O conjunto de telescópios de pesquisa de múltiplas aplicações (MASTA, sigla em inglês) estará localizado a uma altitude média de 3.800 metros acima do nível do mar, e serão usados para procurar detritos espaciais que estejam na média e alta órbita terrestre — uma faixa compreendida a uma altitude entre 2.000 e 35.786 km. "O conjunto de telescópios de pesquisa pode detectar pequenos detritos espaciais e determinar sua órbita e lei de operação, fornecendo assim avisos antecipados e tornando possível evitar colisões de detritos que ameacem a segurança da espaçonave", disse Lei Chengming, pesquisador do Observatório.

Início das obras para construção do conjunto de telescópios (Imagem: Reprodução/The Paper)
Início das obras para construção do conjunto de telescópios (Imagem: Reprodução/The Paper)
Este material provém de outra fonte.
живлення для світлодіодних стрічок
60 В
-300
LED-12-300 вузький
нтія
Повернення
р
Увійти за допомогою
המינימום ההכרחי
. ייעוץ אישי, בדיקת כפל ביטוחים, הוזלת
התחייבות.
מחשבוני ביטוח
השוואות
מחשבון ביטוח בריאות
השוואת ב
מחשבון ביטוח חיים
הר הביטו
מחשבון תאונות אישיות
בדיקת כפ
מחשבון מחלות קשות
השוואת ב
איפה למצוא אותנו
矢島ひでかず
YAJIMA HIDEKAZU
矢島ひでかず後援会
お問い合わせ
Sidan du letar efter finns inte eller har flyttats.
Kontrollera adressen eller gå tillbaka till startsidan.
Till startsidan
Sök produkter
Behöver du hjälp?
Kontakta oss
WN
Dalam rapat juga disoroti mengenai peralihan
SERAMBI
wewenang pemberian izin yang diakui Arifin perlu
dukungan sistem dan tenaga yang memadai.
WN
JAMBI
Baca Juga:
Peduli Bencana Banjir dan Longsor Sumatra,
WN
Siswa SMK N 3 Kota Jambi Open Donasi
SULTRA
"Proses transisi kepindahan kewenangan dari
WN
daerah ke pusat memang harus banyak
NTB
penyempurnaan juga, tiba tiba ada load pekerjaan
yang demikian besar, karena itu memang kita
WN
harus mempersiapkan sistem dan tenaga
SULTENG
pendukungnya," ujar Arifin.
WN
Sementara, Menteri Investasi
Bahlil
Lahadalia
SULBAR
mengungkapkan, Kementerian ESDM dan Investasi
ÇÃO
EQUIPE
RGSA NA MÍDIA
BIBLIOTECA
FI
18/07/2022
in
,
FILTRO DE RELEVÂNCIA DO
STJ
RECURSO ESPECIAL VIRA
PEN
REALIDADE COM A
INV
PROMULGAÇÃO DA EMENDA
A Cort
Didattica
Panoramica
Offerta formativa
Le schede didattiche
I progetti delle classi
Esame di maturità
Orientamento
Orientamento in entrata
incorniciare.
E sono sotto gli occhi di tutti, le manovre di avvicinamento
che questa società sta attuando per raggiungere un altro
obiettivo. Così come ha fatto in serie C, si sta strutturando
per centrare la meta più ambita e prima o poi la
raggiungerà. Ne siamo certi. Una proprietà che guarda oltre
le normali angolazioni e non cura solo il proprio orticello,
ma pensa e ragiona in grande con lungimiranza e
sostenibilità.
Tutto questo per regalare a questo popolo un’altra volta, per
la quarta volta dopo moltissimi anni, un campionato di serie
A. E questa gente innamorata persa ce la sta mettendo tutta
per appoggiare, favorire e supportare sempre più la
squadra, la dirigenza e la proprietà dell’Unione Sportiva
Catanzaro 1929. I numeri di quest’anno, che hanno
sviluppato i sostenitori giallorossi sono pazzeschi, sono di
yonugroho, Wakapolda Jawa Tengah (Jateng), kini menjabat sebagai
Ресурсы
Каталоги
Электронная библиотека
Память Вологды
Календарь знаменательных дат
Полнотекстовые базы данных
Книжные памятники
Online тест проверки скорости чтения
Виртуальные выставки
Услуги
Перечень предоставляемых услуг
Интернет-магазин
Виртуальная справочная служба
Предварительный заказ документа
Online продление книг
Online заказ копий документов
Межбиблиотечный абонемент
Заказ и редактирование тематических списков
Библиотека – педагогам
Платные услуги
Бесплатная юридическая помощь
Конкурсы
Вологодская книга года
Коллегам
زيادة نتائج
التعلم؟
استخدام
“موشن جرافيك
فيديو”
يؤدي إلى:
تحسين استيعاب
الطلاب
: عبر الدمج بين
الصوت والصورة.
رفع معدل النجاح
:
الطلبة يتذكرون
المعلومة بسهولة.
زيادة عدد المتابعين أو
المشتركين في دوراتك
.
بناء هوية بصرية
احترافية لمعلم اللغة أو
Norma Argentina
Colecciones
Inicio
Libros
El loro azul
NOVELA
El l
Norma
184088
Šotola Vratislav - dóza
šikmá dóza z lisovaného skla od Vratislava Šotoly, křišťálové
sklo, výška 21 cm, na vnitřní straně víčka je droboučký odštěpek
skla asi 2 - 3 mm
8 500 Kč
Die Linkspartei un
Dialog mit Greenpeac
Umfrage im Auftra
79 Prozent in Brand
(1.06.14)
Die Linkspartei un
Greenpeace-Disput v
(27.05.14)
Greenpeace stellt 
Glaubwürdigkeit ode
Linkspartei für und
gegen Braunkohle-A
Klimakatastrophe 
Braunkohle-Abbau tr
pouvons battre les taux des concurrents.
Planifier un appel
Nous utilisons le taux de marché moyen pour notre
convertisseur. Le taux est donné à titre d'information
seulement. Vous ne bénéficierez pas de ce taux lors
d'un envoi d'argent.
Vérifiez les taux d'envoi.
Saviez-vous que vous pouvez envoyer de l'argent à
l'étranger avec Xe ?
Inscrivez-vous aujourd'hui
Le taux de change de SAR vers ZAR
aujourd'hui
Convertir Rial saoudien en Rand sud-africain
Após a construção do MASTA, a China pretende preencher esta lacuna do país neste tipo de tecnologia — o rastreio de lixos espaciais. Segundo Mao Ruiqing, diretor adjunto do Observatório, o projeto permitirá que as capacidades de monitoramento e catalogação destes detritos em média e baixa órbita acima do território chinês atinjam um nível avançado no mundo. “Visando possíveis obstáculos no futuro e atendendo às necessidades estratégicas nacionais, como segurança aeroespacial", acrescentou Ruiqing.

Para Tian Cairang, vice-diretor executivo do Comitê de Gestão do Parque Industrial Lenghu, a cidade se tornou uma base de observação astronômica e já hospeda seis unidades de pesquisa científica e oito projetos de telescópios. A expectativa, segundo Cairang, é que Lenghu se torne a maior unidade de observação astronômica de toda a China e também um centro de pesquisa astronômica de nível mundial.